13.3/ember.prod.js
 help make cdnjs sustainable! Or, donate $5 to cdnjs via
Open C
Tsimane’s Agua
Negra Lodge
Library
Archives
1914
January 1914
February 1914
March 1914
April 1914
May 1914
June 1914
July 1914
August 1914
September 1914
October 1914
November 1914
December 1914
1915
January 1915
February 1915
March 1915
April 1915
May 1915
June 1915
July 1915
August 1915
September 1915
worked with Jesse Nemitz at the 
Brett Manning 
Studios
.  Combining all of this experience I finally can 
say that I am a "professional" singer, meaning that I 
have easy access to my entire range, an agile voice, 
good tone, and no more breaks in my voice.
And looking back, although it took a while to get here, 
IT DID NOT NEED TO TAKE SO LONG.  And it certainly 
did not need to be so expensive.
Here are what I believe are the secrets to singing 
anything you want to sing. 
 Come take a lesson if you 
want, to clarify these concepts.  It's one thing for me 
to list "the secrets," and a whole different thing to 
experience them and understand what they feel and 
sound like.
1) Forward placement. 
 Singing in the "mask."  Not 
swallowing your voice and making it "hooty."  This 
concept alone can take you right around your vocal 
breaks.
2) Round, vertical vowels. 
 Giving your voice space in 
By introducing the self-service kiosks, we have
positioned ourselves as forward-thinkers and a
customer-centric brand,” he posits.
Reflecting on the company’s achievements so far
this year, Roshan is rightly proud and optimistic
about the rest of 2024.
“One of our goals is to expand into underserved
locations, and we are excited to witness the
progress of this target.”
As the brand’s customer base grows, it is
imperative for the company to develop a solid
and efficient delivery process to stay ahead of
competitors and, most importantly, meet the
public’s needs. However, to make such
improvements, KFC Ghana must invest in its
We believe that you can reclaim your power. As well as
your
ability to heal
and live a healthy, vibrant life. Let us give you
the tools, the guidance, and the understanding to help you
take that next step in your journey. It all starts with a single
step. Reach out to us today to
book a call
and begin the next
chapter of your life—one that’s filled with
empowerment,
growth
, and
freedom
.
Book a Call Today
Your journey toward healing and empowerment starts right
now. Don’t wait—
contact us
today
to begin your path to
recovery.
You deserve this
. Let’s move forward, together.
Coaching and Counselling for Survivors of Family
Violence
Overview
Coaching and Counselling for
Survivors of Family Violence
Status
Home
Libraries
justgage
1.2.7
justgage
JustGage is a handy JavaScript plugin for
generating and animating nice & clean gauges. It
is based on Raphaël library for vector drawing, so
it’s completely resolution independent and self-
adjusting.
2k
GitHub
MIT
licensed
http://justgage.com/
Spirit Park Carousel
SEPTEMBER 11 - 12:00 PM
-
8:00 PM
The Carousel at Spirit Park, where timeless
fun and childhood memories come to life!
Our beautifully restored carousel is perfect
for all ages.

+++

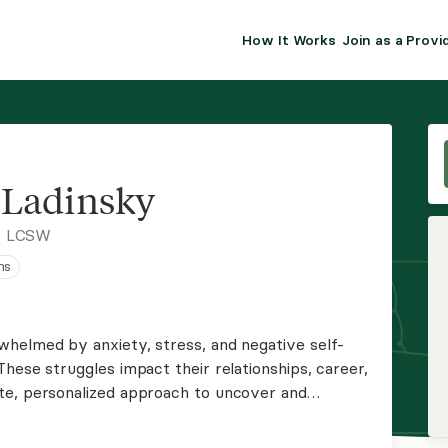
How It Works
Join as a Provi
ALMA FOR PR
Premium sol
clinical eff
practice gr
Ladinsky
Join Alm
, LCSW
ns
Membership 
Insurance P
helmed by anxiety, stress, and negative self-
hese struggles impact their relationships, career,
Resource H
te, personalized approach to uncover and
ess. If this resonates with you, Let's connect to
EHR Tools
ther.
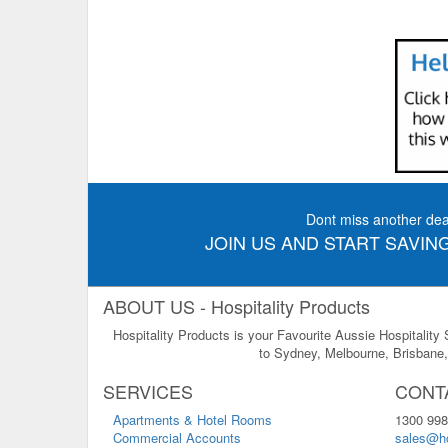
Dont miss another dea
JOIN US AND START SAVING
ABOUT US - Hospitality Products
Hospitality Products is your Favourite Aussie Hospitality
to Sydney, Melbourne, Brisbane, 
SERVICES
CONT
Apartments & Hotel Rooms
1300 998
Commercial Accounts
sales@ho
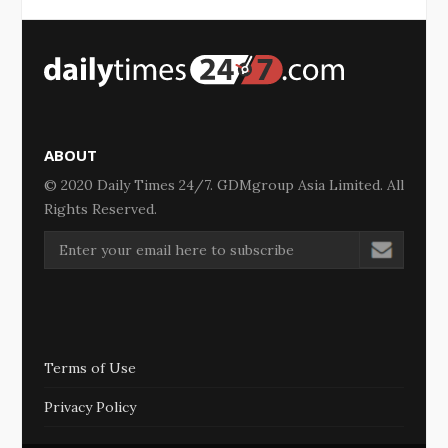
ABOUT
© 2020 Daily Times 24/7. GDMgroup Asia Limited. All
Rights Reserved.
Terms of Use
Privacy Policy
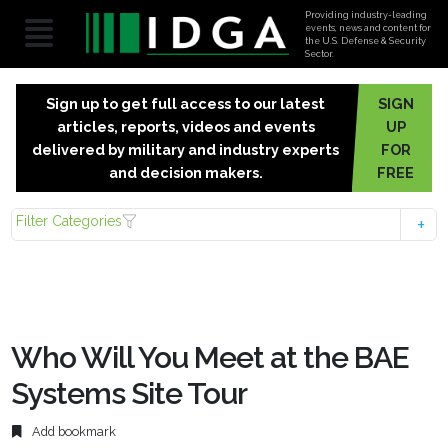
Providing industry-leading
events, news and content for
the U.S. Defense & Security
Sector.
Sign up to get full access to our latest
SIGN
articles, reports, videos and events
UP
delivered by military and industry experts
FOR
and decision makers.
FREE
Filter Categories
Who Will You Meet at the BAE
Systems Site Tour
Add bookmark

+++

Filter the entries down to the lines that hold "events". Copy those lines.

events, news and content for
articles, reports, videos and events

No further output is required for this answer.